A Type System With Containers

Abstract

In this thesis, we will introduce the concept of containers as they apply to programming languages. Encapsulation is a common topic in programming languages with well understood benefits. Here, we will investigate its converse, namely containment. This includes a demonstration of how containers can be integrated into a programming language and what benefits they can bring.

To support containment, a dependent type system is developed to enforce container rules. We add the notion of a container label to our types to indicate the container of the referred object. Around this type system we develop a language enhanced with container syntax. We use this language to show how containers can enable pass-by-value semantics, copying of complex objects and object serialization. An interpreter is implemented for this language to demonstrate its capabilities. Included is a container inferencing algorithm intended to minimize the extra syntax needed for container specification.
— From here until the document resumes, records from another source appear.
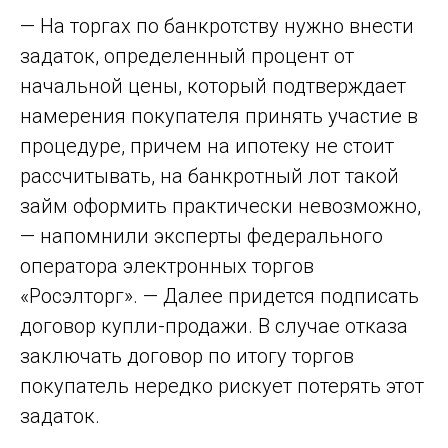
— На торгах по банкротству нужно внести
задаток, определенный процент от
начальной цены, который подтверждает
намерения покупателя принять участие в
процедуре, причем на ипотеку не стоит
рассчитывать, на банкротный лот такой
займ оформить практически невозможно,
— напомнили эксперты федерального
оператора электронных торгов
«Росэлторг». — Далее придется подписать
договор купли-продажи. В случае отказа
заключать договор по итогу торгов
покупатель нередко рискует потерять этот
задаток.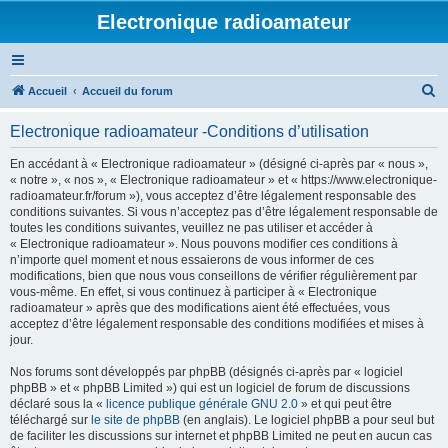
Electronique radioamateur
R
Accueil
Accueil du forum
e
Electronique radioamateur -Conditions d’utilisation
c
h
En accédant à « Electronique radioamateur » (désigné ci-après par « nous »,
« notre », « nos », « Electronique radioamateur » et « https://www.electronique-
e
radioamateur.fr/forum »), vous acceptez d’être légalement responsable des
r
conditions suivantes. Si vous n’acceptez pas d’être légalement responsable de
toutes les conditions suivantes, veuillez ne pas utiliser et accéder à
c
« Electronique radioamateur ». Nous pouvons modifier ces conditions à
h
n’importe quel moment et nous essaierons de vous informer de ces
modifications, bien que nous vous conseillons de vérifier régulièrement par
e
vous-même. En effet, si vous continuez à participer à « Electronique
r
radioamateur » après que des modifications aient été effectuées, vous
acceptez d’être légalement responsable des conditions modifiées et mises à
jour.
Nos forums sont développés par phpBB (désignés ci-après par « logiciel
phpBB » et « phpBB Limited ») qui est un logiciel de forum de discussions
déclaré sous la «
licence publique générale GNU 2.0
» et qui peut être
téléchargé sur
le site de phpBB
(en anglais). Le logiciel phpBB a pour seul but
de faciliter les discussions sur internet et phpBB Limited ne peut en aucun cas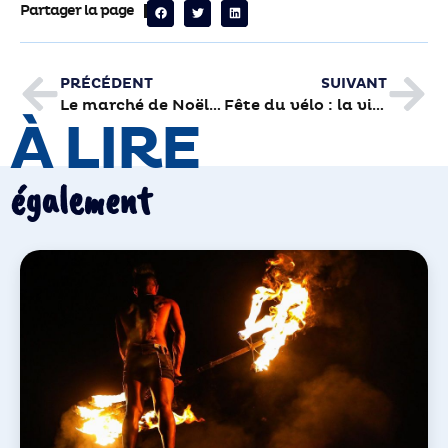
Partager la page
PRÉCÉDENT
SUIVANT
Le marché de Noël se prépare dès maintenant
Fête du vélo : la ville à vélo
À LIRE
également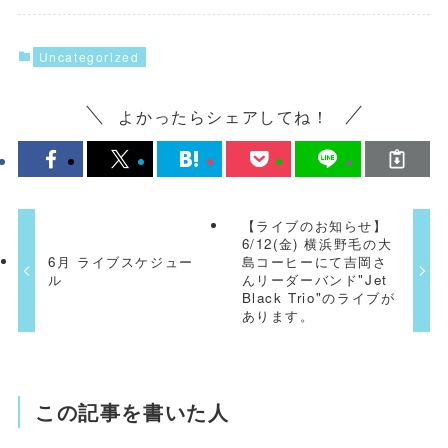
Uncategorized
よかったらシェアしてね！
【ライブのお知らせ】
6/12(金) 横浜野毛の大
6月 ライブスケジュー
島コーヒーにて吉岡さ
ル
んリーダーバンド"Jet
Black Trio"のライブが
あります。
この記事を書いた人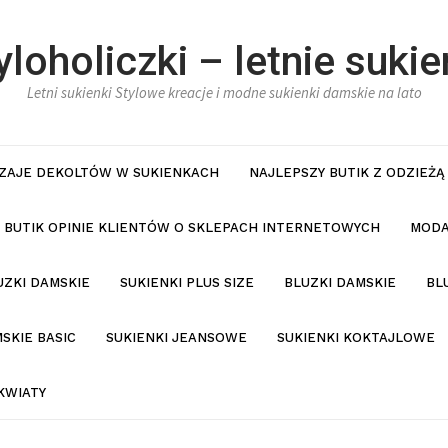
yloholiczki – letnie sukie
Letni sukienki Stylowe kreacje i modne sukienki damskie na lato
ZAJE DEKOLTÓW W SUKIENKACH
NAJLEPSZY BUTIK Z ODZIEŻĄ
BUTIK OPINIE KLIENTÓW O SKLEPACH INTERNETOWYCH
MODA
UZKI DAMSKIE
SUKIENKI PLUS SIZE
BLUZKI DAMSKIE
BL
SKIE BASIC
SUKIENKI JEANSOWE
SUKIENKI KOKTAJLOWE
KWIATY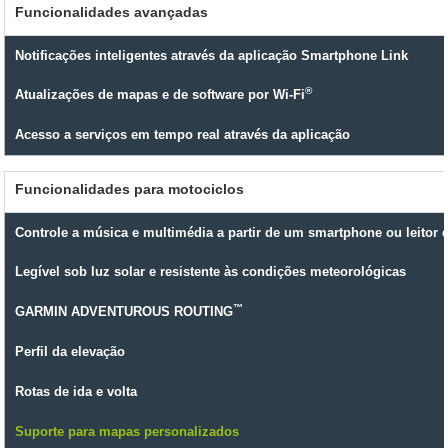
Funcionalidades avançadas
Notificações inteligentes através da aplicação Smartphone Link
®
Atualizações de mapas e de software por Wi-Fi
Acesso a serviços em tempo real através da aplicação
Funcionalidades para motociclos
Controle a música e multimédia a partir de um smartphone ou leitor
Legível sob luz solar e resistente às condições meteorológicas
™
GARMIN ADVENTUROUS ROUTING
Perfil da elevação
Rotas de ida e volta
Suporte para mapas personalizados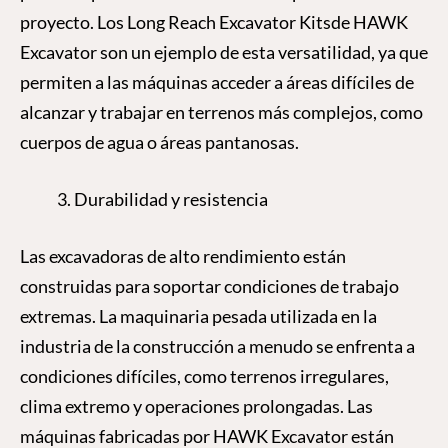
proyecto. Los Long Reach Excavator Kitsde HAWK
Excavator son un ejemplo de esta versatilidad, ya que
permiten a las máquinas acceder a áreas difíciles de
alcanzar y trabajar en terrenos más complejos, como
cuerpos de agua o áreas pantanosas.
Durabilidad y resistencia
Las excavadoras de alto rendimiento están
construidas para soportar condiciones de trabajo
extremas. La maquinaria pesada utilizada en la
industria de la construcción a menudo se enfrenta a
condiciones difíciles, como terrenos irregulares,
clima extremo y operaciones prolongadas. Las
máquinas fabricadas por HAWK Excavator están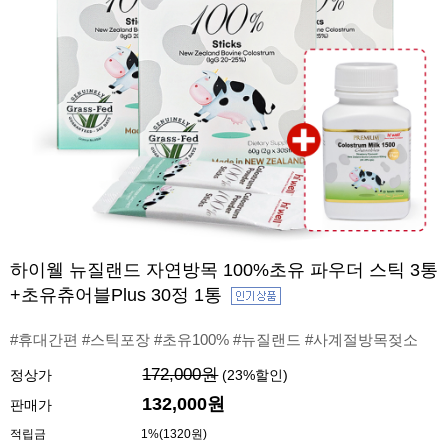
하이웰 뉴질랜드 자연방목 100%초유 파우더 스틱 3통
+초유츄어블Plus 30정 1통
#휴대간편 #스틱포장 #초유100% #뉴질랜드 #사계절방목젖소
172,000원
정상가
(
23
%할인)
132,000원
판매가
적립금
1%(1320원)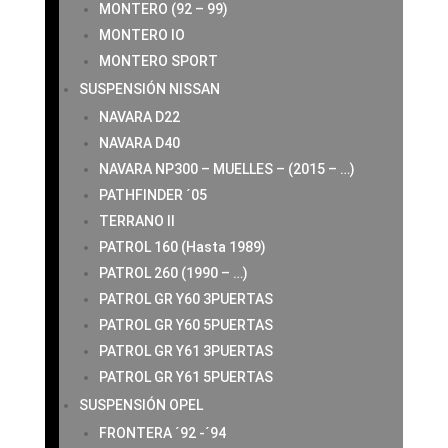
MONTERO (92 – 99)
MONTERO IO
MONTERO SPORT
SUSPENSIÓN NISSAN
NAVARA D22
NAVARA D40
NAVARA NP300 – MUELLES – (2015 – …)
PATHFINDER ´05
TERRANO II
PATROL 160 (Hasta 1989)
PATROL 260 (1990 – …)
PATROL GR Y60 3PUERTAS
PATROL GR Y60 5PUERTAS
PATROL GR Y61 3PUERTAS
PATROL GR Y61 5PUERTAS
SUSPENSIÓN OPEL
FRONTERA ´92 -´94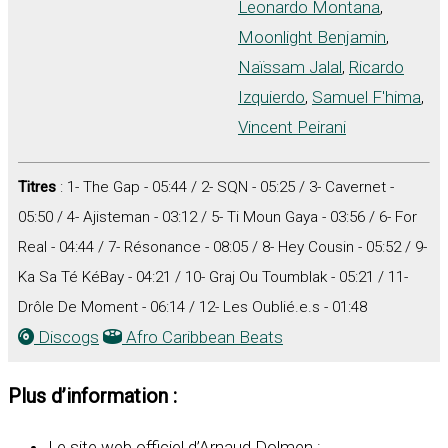
Leonardo Montana
,
Moonlight Benjamin
,
Naïssam Jalal
,
Ricardo
Izquierdo
,
Samuel F'hima
,
Vincent Peirani
Titres
: 1- The Gap - 05:44 / 2- SQN - 05:25 / 3- Cavernet -
05:50 / 4- Ajisteman - 03:12 / 5- Ti Moun Gaya - 03:56 / 6- For
Real - 04:44 / 7- Résonance - 08:05 / 8- Hey Cousin - 05:52 / 9-
Ka Sa Té KéBay - 04:21 / 10- Graj Ou Toumblak - 05:21 / 11-
Drôle De Moment - 06:14 / 12- Les Oublié.e.s - 01:48
Discogs
Afro Caribbean Beats
Plus d’information :
Le site web officiel d’Arnaud Dolmen :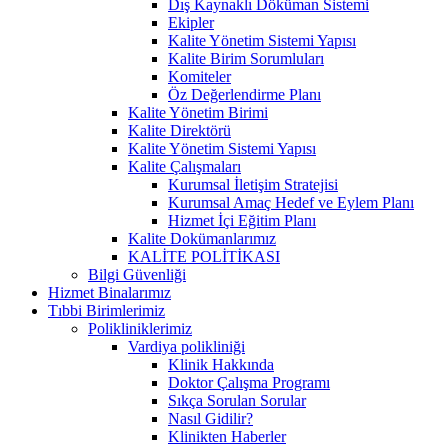
Dış Kaynaklı Döküman Sistemi
Ekipler
Kalite Yönetim Sistemi Yapısı
Kalite Birim Sorumluları
Komiteler
Öz Değerlendirme Planı
Kalite Yönetim Birimi
Kalite Direktörü
Kalite Yönetim Sistemi Yapısı
Kalite Çalışmaları
Kurumsal İletişim Stratejisi
Kurumsal Amaç Hedef ve Eylem Planı
Hizmet İçi Eğitim Planı
Kalite Dokümanlarımız
KALİTE POLİTİKASI
Bilgi Güvenliği
Hizmet Binalarımız
Tıbbi Birimlerimiz
Polikliniklerimiz
Vardiya polikliniği
Klinik Hakkında
Doktor Çalışma Programı
Sıkça Sorulan Sorular
Nasıl Gidilir?
Klinikten Haberler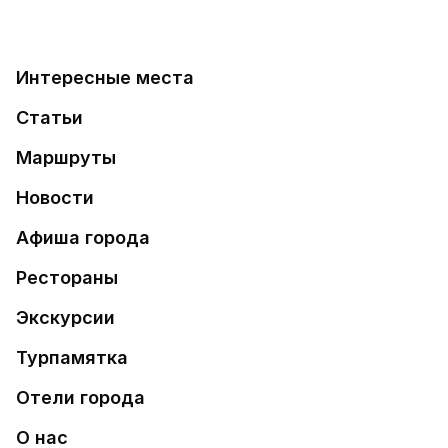
Интересные места
Статьи
Маршруты
Новости
Афиша города
Рестораны
Экскурсии
Турпамятка
Отели города
О нас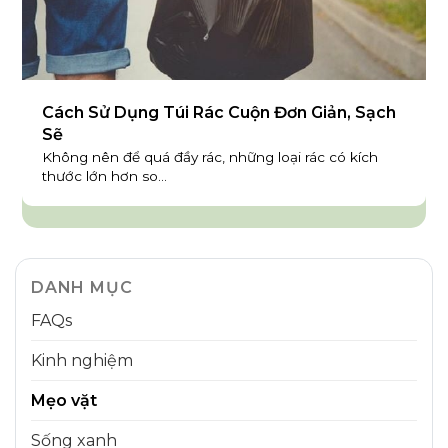
Cách Sử Dụng Túi Rác Cuộn Đơn Giản, Sạch
Sẽ
Không nên để quá đầy rác, những loại rác có kích
thước lớn hơn so...
DANH MỤC
FAQs
Kinh nghiệm
Mẹo vặt
Sống xanh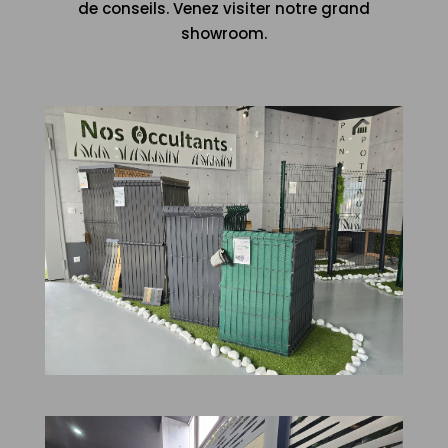
de conseils. Venez visiter notre grand
showroom.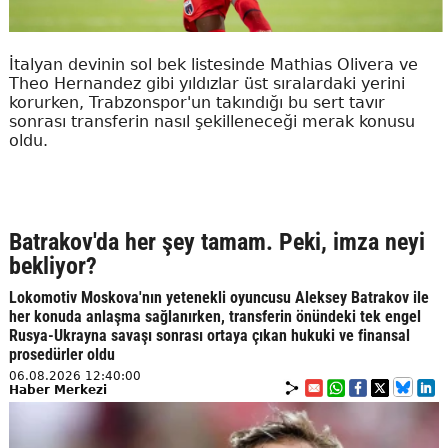
İtalyan devinin sol bek listesinde Mathias Olivera ve
Theo Hernandez gibi yıldızlar üst sıralardaki yerini
korurken, Trabzonspor'un takındığı bu sert tavır
sonrası transferin nasıl şekilleneceği merak konusu
oldu.
Batrakov'da her şey tamam. Peki, imza neyi
bekliyor?
Lokomotiv Moskova'nın yetenekli oyuncusu Aleksey Batrakov ile
her konuda anlaşma sağlanırken, transferin önündeki tek engel
Rusya-Ukrayna savaşı sonrası ortaya çıkan hukuki ve finansal
prosedürler oldu
06.08.2026 12:40:00
Haber Merkezi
A second formal system is also defined. This includes type rules, operational semantics and a proof of soundness. We show that correctly-typed programs will obey all container restrictions at run-time. We fully type the configuration used by the semantics; this includes concrete containers as run-time constructs which allow us to verify correct containment. Mappings are maintained from the container labels of the language to physical run-time containers. We show that as container labels are translated across scopes (e.g. a function call), the physical containers remain consistent.

We conclude with a discussion on ways this system can be enhanced in the future to make containers easier to use, as well as describe additional capabilities such as version control of objects.